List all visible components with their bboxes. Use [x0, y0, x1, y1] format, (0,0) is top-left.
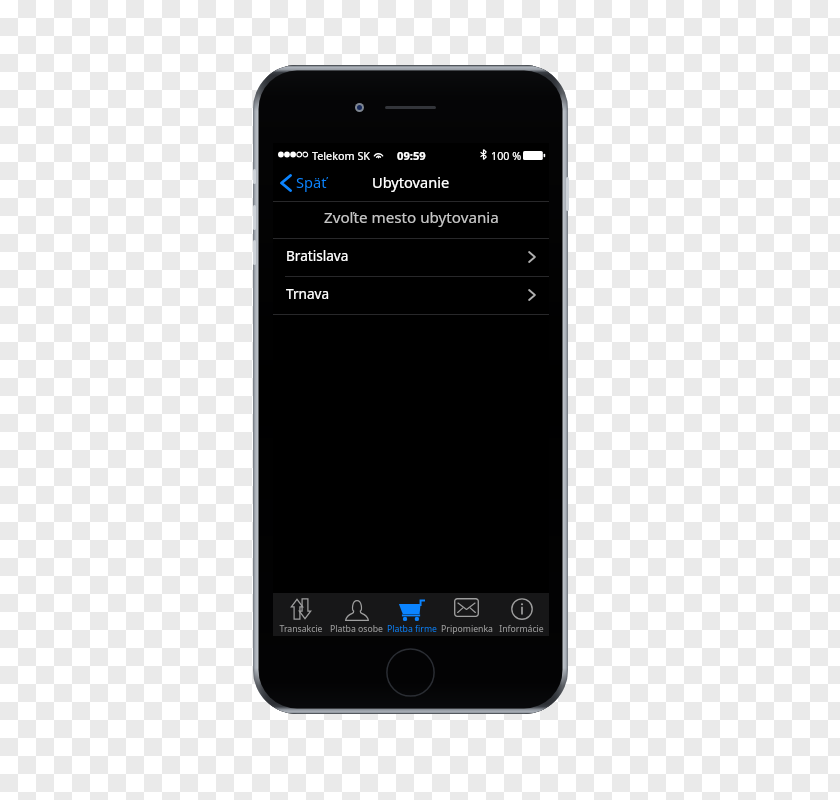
staticText: Späť	[296, 172, 327, 192]
staticText: Trnava	[286, 284, 330, 303]
staticText: Transakcie	[279, 623, 323, 635]
button[interactable]: Späť	[278, 166, 321, 202]
staticText: Platba osobe	[330, 623, 383, 635]
staticText: Platba firme	[387, 623, 437, 635]
button[interactable]: Bratislava	[273, 239, 549, 277]
staticText: Ubytovanie	[372, 172, 450, 192]
button[interactable]: Trnava	[273, 277, 549, 315]
staticText: Zvoľte mesto ubytovania	[324, 207, 499, 228]
button[interactable]: Platba firme	[384, 593, 439, 636]
staticText: 100 %	[491, 148, 522, 163]
button[interactable]: Informácie	[494, 593, 549, 636]
staticText: Telekom SK	[312, 148, 371, 163]
button[interactable]: Platba osobe	[329, 593, 384, 636]
staticText: Pripomienka	[441, 623, 493, 635]
button[interactable]: Transakcie	[273, 593, 329, 636]
staticText: Bratislava	[286, 246, 349, 265]
button[interactable]: Pripomienka	[439, 593, 494, 636]
staticText: Informácie	[499, 623, 544, 635]
staticText: 09:59	[397, 148, 426, 163]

- - -

Among the lines above, find each one containing the string "firme" and copy it.

staticText: Platba firme	[387, 623, 437, 635]
button[interactable]: Platba firme	[384, 593, 439, 636]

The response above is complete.